When given a new protein, AlphaFold searches for all proteins with an associated sequence and aligns the related parts of the sequences. It also looks for proteins with known structures that also have regions of similarity. Typically, these approaches are great at optimizing local structural features, but not so good at predicting overall protein structure – smoothing together a bunch of highly optimized chunks doesn’t necessarily produce an optimal set. And this is where an attention-based deep learning portion of the algorithm was used to make sure the overall structure was consistent.
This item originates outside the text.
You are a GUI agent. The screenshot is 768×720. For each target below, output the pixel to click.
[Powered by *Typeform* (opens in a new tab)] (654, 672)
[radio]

Clear success, but with limits

For this year’s CASP, AlphaFold and the algorithms of other entrants were unleashed on a series of proteins that were not yet resolved (and resolved as the challenge progressed) or that have been resolved but not yet released. . So the algorithm makers had no way to prepare the systems with real-world information, and the algorithms’ output could be compared to the best real-world data as part of the challenge.

AlphaFold did very well – much better, in fact, than any other entry. For about two-thirds of the proteins he predicted structure for, that was in the experimental error you would get if you tried to replicate structural studies in a lab. Overall, on an accuracy rating of zero to 100, it averaged a score of 92 – again, the kind of range you would see if you tried to get the structure twice in two. different conditions.

By any reasonable standard, the computational challenge of determining the structure of a protein has been solved.

Unfortunately, there are a lot of unreasonable proteins. Some get stuck in the membrane immediately; others quickly resume chemical changes. Still others require extensive interactions with specialized enzymes that burn energy in order to force other proteins to fold. In all likelihood, AlphaFold won’t be able to handle all of these extreme cases, and without an academic paper describing the system, the system will take some time – and some real-world use – to understand its limitations. This is not to take away an incredible achievement, just to warn against unreasonable expectations.

The key question now is how quickly the system will be made available to the biological research community so that its boundaries can be defined and we can begin to use it in cases where it is likely to work well and to have significant value, such as the protein structure of pathogens or mutated forms found in cancer cells.